**Assigned task:** The line containing "This screenshot has height=2576, width=1368." marks the end: output every line of the data up to it, and that line too, exactly as written.

━━━━━ Data provided ━━━━━

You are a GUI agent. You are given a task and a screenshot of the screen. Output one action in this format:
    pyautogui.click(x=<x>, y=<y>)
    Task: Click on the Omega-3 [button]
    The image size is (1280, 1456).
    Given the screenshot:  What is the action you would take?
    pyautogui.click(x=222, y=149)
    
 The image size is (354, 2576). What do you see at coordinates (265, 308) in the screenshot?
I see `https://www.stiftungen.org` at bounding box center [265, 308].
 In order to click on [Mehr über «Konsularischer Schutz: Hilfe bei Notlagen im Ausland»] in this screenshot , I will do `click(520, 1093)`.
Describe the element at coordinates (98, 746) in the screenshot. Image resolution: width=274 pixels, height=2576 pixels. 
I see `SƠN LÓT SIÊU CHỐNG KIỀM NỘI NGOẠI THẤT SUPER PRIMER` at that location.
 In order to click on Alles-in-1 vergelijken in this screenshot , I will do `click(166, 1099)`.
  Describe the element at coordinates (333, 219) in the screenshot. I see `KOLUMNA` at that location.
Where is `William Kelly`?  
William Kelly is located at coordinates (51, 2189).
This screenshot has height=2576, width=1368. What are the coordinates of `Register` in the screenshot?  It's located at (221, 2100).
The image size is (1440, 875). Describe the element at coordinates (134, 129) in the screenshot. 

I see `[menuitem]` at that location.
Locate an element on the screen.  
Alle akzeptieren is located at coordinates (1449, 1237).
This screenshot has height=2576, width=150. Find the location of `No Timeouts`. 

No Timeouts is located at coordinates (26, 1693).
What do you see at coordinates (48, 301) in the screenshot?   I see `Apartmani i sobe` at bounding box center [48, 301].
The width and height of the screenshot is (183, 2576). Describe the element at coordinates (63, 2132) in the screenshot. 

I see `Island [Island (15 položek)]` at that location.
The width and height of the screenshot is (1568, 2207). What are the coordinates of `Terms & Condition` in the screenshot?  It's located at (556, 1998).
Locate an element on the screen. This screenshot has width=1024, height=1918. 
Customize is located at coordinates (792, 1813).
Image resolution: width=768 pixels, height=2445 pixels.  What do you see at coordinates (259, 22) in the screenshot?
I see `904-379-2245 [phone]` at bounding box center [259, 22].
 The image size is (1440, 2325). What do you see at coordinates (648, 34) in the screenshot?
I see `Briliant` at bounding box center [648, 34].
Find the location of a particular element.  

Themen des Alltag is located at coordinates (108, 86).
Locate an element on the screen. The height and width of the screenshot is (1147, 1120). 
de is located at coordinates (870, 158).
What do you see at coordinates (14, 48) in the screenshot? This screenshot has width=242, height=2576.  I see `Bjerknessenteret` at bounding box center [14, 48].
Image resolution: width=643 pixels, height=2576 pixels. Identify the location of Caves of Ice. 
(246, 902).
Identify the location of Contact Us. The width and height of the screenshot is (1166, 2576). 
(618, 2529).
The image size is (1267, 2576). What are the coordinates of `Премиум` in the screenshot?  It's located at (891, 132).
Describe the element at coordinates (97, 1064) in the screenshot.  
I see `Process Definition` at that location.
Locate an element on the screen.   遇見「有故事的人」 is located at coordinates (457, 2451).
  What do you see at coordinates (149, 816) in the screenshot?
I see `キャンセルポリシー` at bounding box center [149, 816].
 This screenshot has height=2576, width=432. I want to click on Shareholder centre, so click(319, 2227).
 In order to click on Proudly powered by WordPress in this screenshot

━━━━━

**Written response:**
You are a GUI agent. You are given a task and a screenshot of the screen. Output one action in this format:
    pyautogui.click(x=<x>, y=<y>)
    Task: Click on the Omega-3 [button]
    The image size is (1280, 1456).
    Given the screenshot:  What is the action you would take?
    pyautogui.click(x=222, y=149)
    
 The image size is (354, 2576). What do you see at coordinates (265, 308) in the screenshot?
I see `https://www.stiftungen.org` at bounding box center [265, 308].
 In order to click on [Mehr über «Konsularischer Schutz: Hilfe bei Notlagen im Ausland»] in this screenshot , I will do `click(520, 1093)`.
Describe the element at coordinates (98, 746) in the screenshot. Image resolution: width=274 pixels, height=2576 pixels. 
I see `SƠN LÓT SIÊU CHỐNG KIỀM NỘI NGOẠI THẤT SUPER PRIMER` at that location.
 In order to click on Alles-in-1 vergelijken in this screenshot , I will do `click(166, 1099)`.
  Describe the element at coordinates (333, 219) in the screenshot. I see `KOLUMNA` at that location.
Where is `William Kelly`?  
William Kelly is located at coordinates (51, 2189).
This screenshot has height=2576, width=1368. What are the coordinates of `Register` in the screenshot?  It's located at (221, 2100).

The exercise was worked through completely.